Ah, those Hitchens boys and their messianic resolve. This time, it’s the runt of the family:
I sometimes wonder why I bother being a prophet. All my predictions of horrible things come true, and nobody does anything about any of them.
The BBC have discovered that there are now quite a lot of grannies in this country in their 30s. They interviewed Tara Bailee, 36, who goes clubbing twice a month, has (of course) split up with the father of her daughter Rickeita, who got pregnant at 15 and has (of course) split up with the father of her daughter, Lexie.
It’s hard not to sympathise; I’m sure Joseph Smith, L Ron Hubbard and David Koresh all suffered similar bouts of ennui as they tried to save the ungrateful masses. If only we’d ignored their narcissism and laughable fairytales and paid attention to the divine prophesies they tried to pass on.
But if Hitchens is a prophet, there’s got to be some kind of antichrist to warn against, right? Yup. Lots of ‘em, in fact. They all happen to be single mothers and their routine failure to keep their legs closed is responsible for the downfall of everything from the Roman Empire onwards. Here’s how he explains the terrible cost of their cheap morals:
The consequences, in terms of crime, drug abuse, welfare parasitism, educational disaster and social chaos are predictable and miserable and will end in total national collapse and bankruptcy.

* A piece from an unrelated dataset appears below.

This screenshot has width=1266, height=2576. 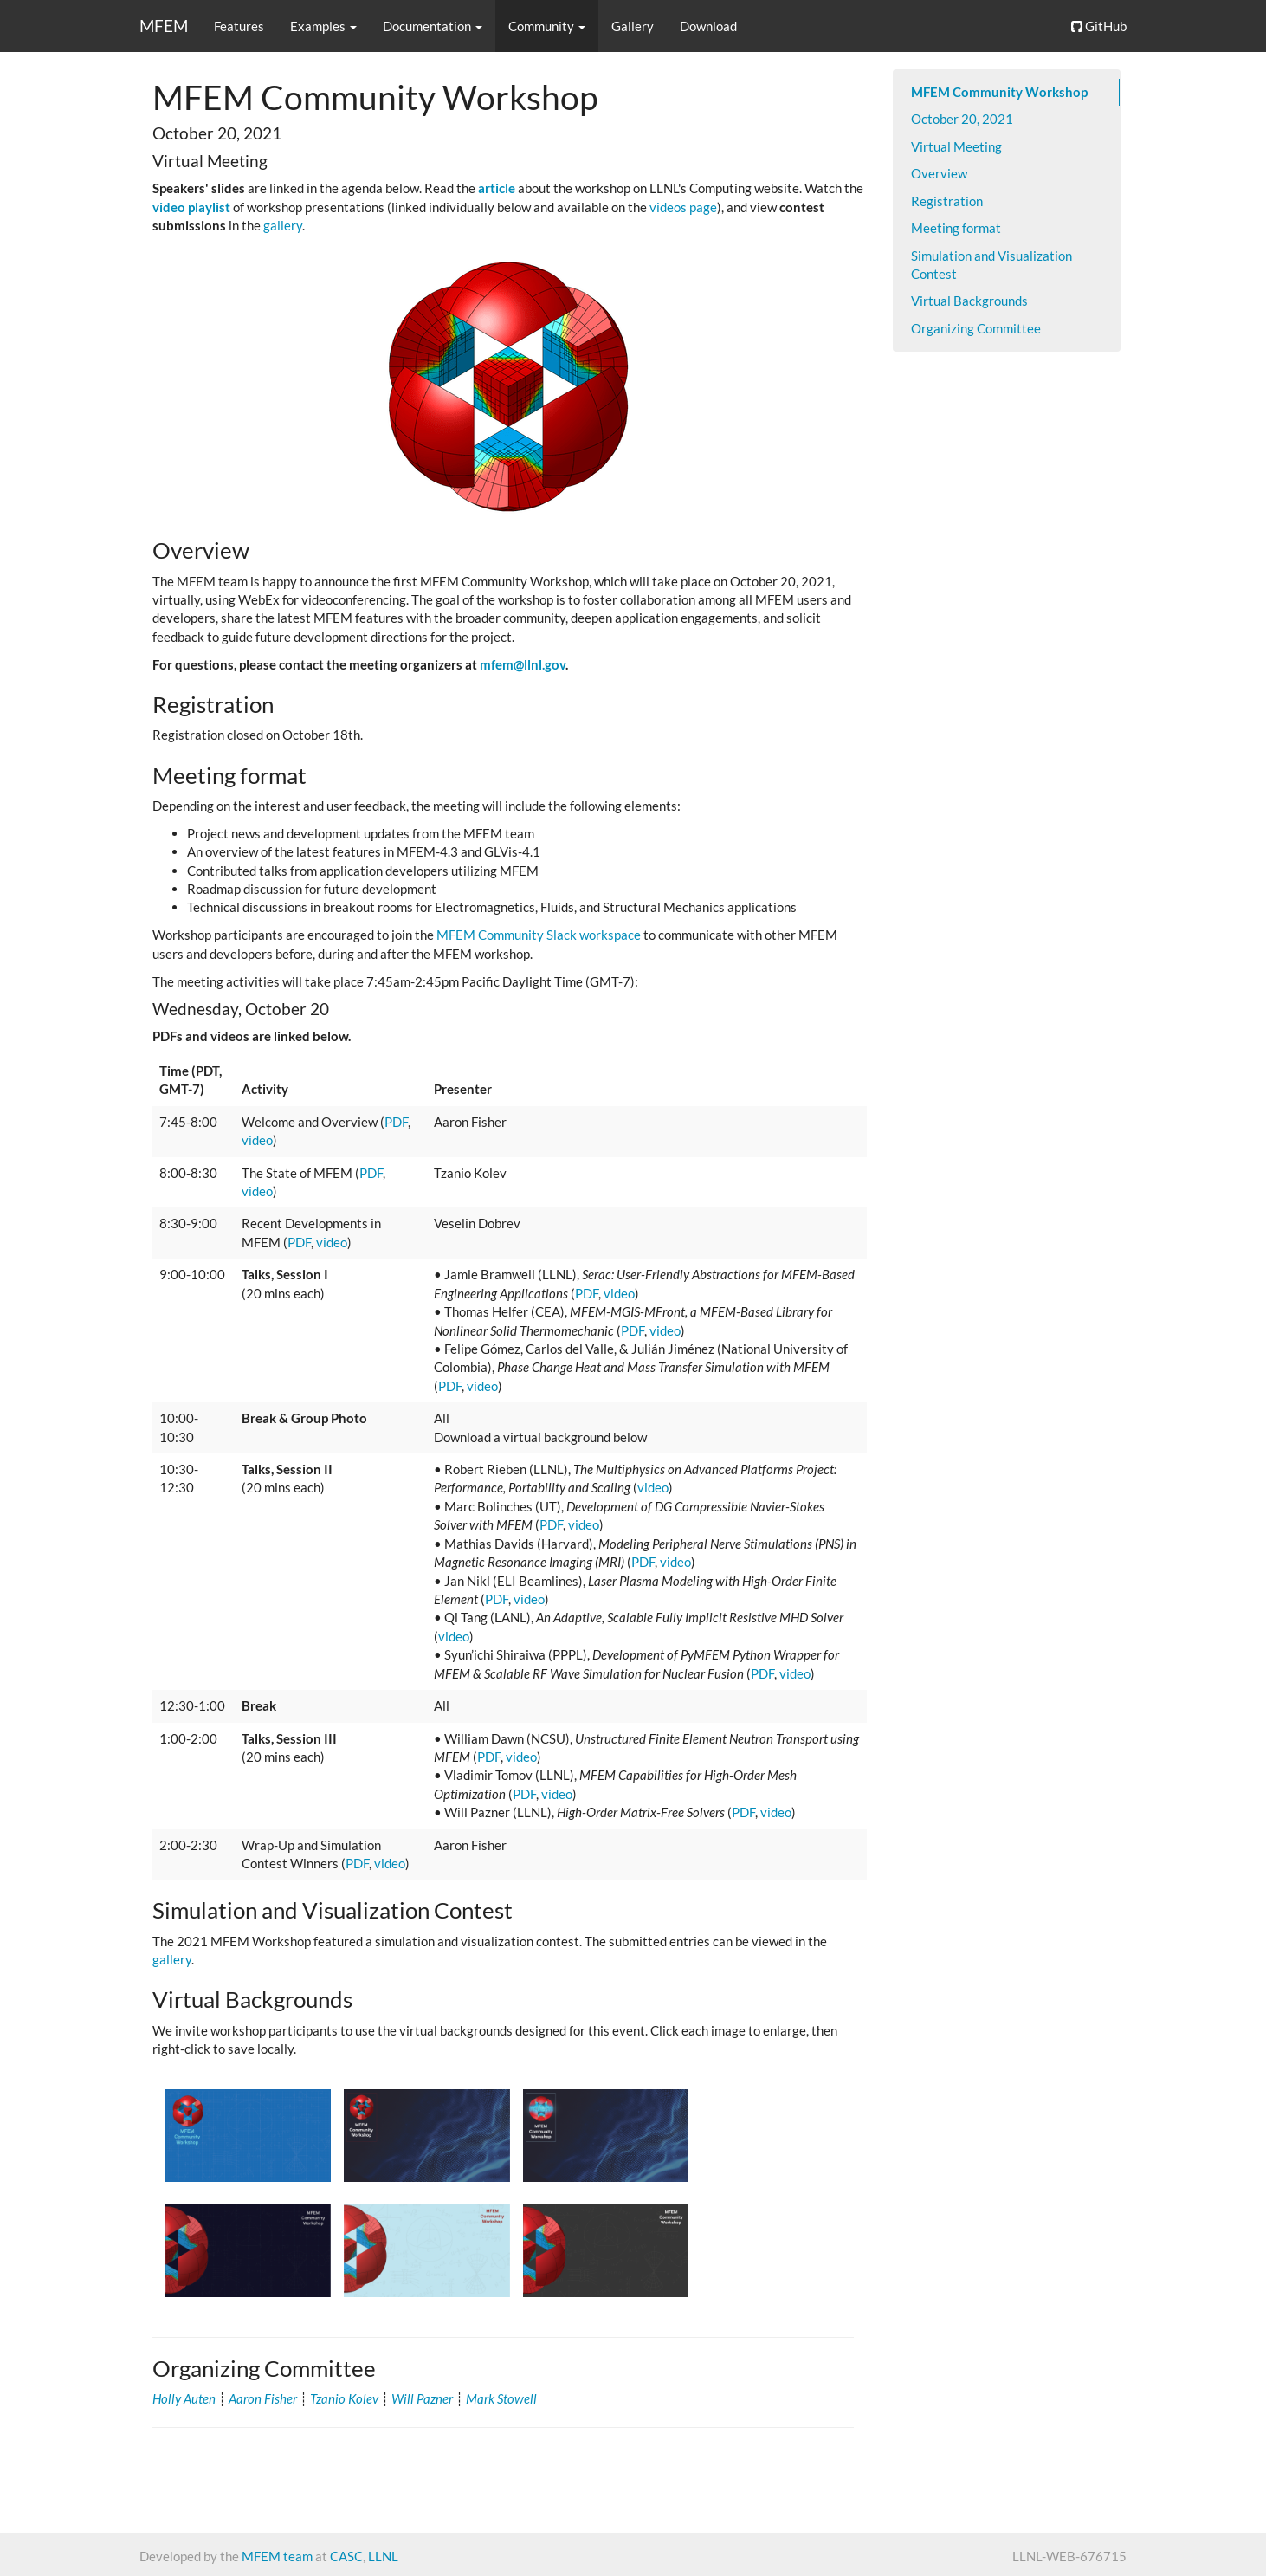 I want to click on Documentation, so click(x=432, y=26).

They were predictable many years ago, when it was still just possible for mainstream politicians to attack the mad subsidies given to unmarried mothers, which have, of course, led to there being more and more and more of them.

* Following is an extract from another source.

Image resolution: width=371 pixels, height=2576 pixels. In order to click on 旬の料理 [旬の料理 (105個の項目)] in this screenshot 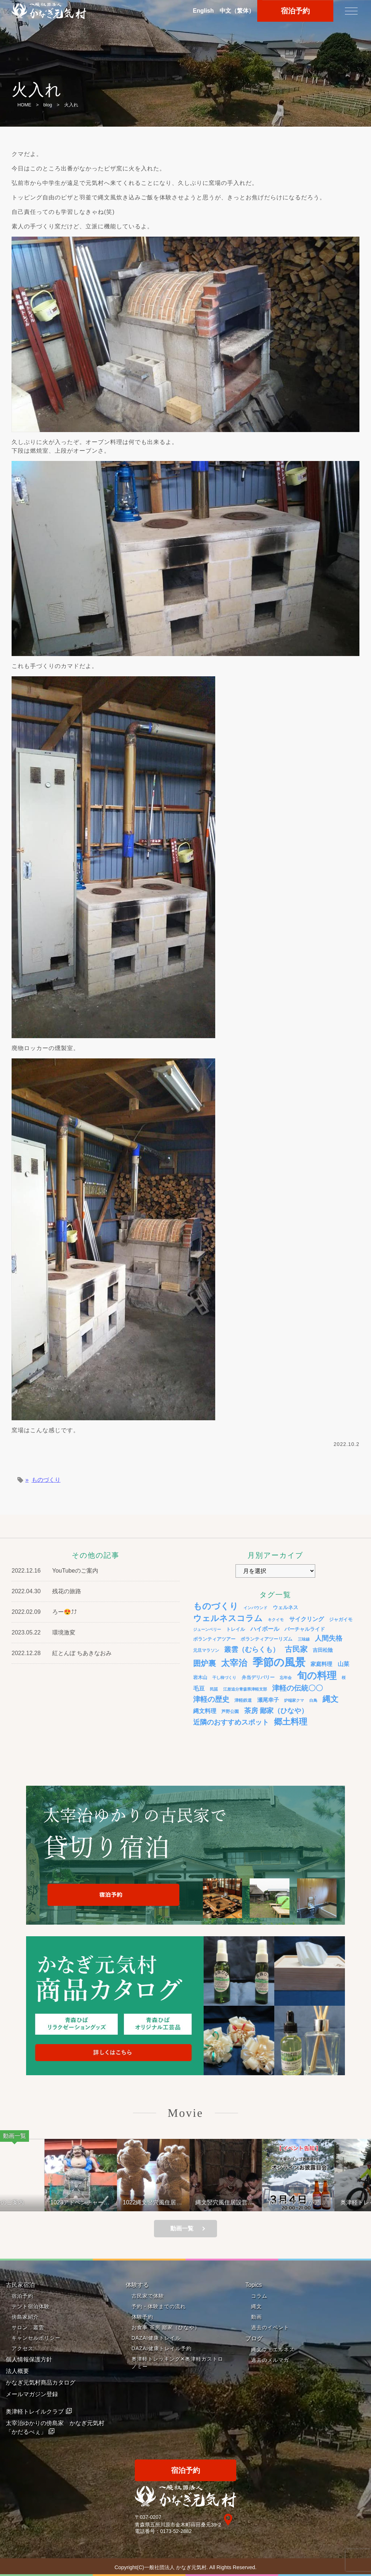, I will do `click(317, 1675)`. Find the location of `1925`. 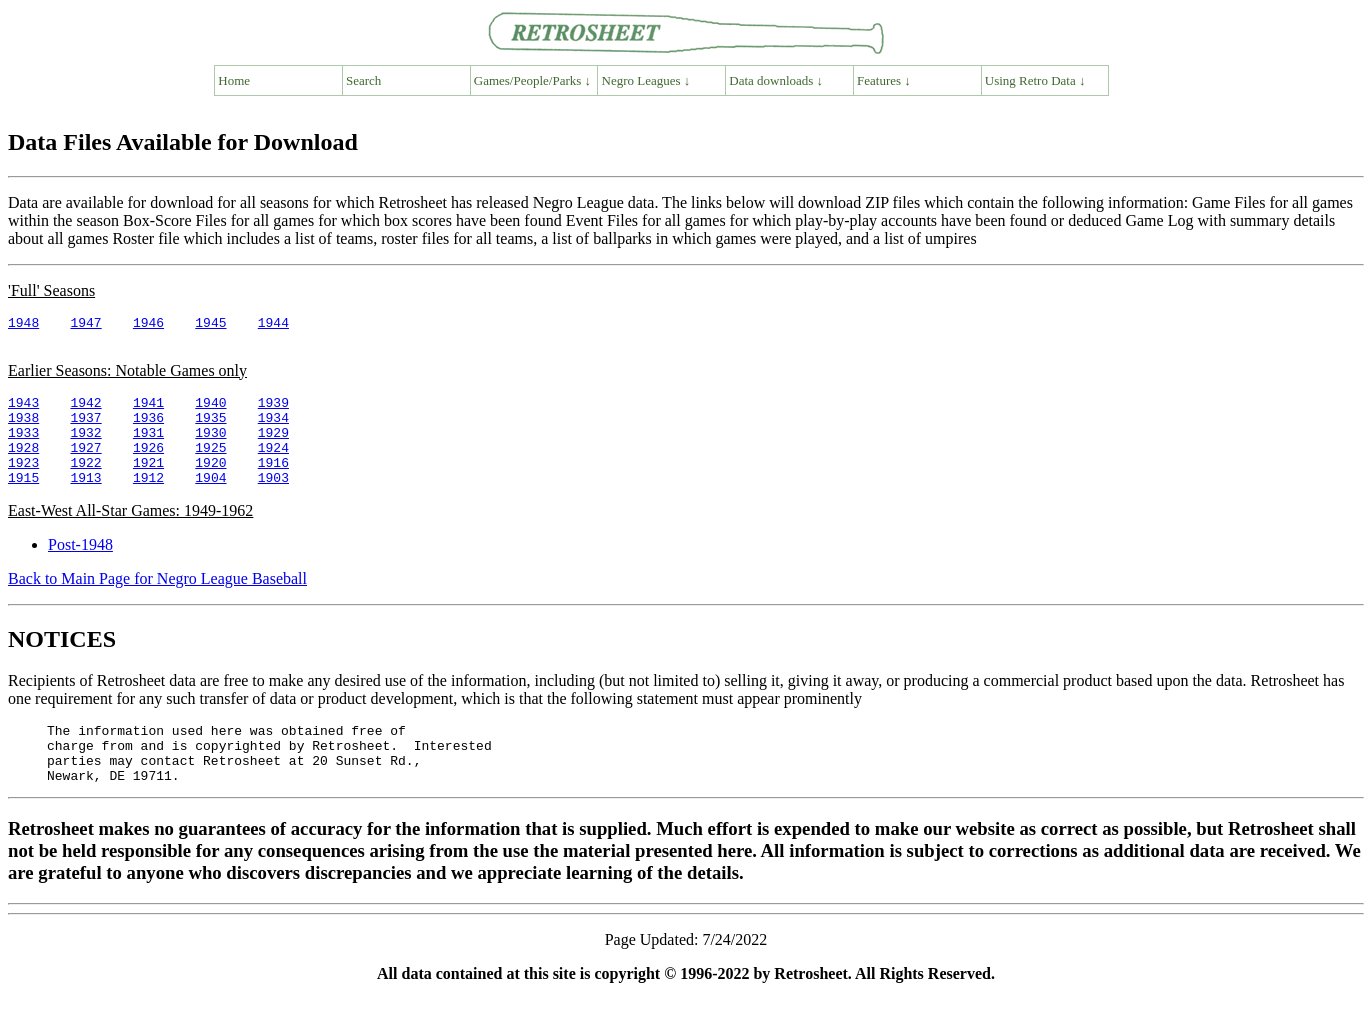

1925 is located at coordinates (210, 465).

Holy shit, they’ll kill us all! So how much longer do we have before our descent into hell? A few months? A year? A few years? A decade? Is there any point saving up for that conservatory?

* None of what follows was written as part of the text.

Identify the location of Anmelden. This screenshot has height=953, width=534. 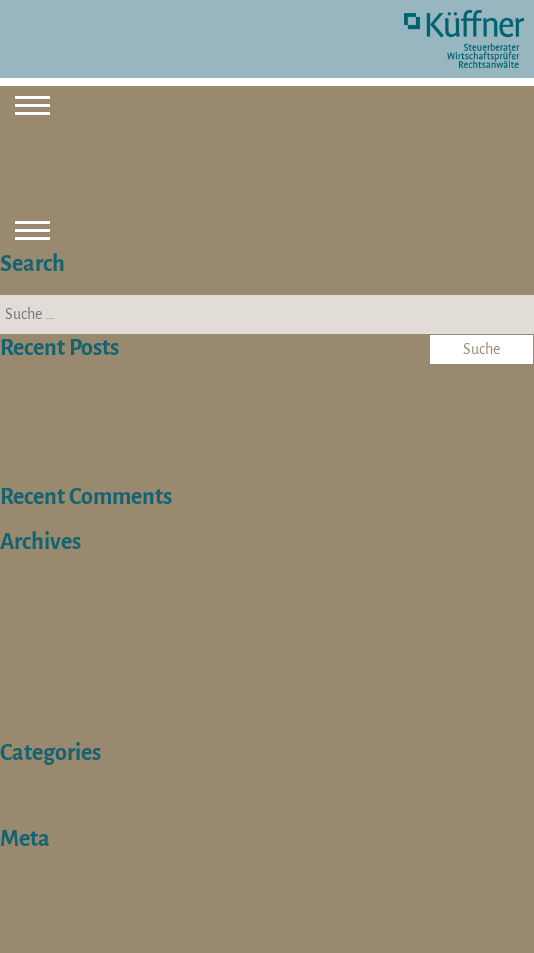
(35, 880).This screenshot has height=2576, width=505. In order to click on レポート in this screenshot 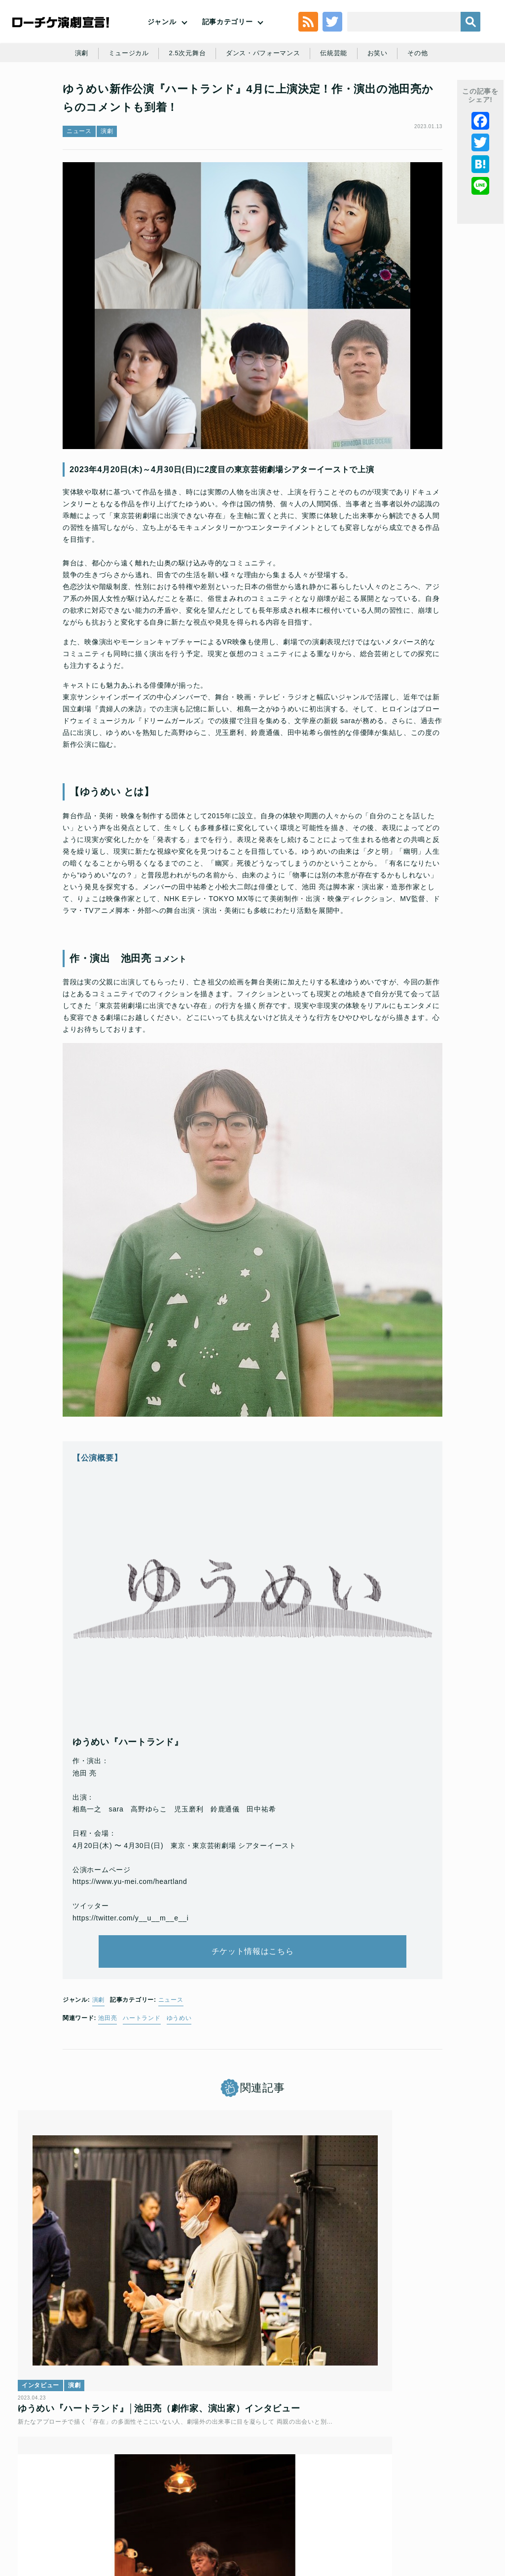, I will do `click(198, 2317)`.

Alas, he doesn’t say. Why can’t our prophets be more bleeding specific?!
It’s always possible, I suppose, that one day we’ll be so debased we elect as Prime Minister a 30-year-old grandmother of 10 who’s had more men in a year than that suave man-slut Nick Clegg’s had in a life time. And I suppose it’s also possible that she’ll use her power as Premier of ASBO Britain to have the welfare state subsidise free ferraris, alcopops & holidays in Ibiza. And yes, I suppose one day these alcohol-addled, parasitic poor people could suck so much life from the country that it becomes a wretched, pathetic insult to its former greatness.
If that day ever comes, I’m sure those who remember the Good Old Days will paw over Hitchens’ writings and wonder ‘why didn’t we listen when we had the chance’?
On that day, he will be elevated alongside Smith, Hubbard and Koresh as one of the visionaries of his age.
Alas, I don’t either he or I will live long enough to see it happen.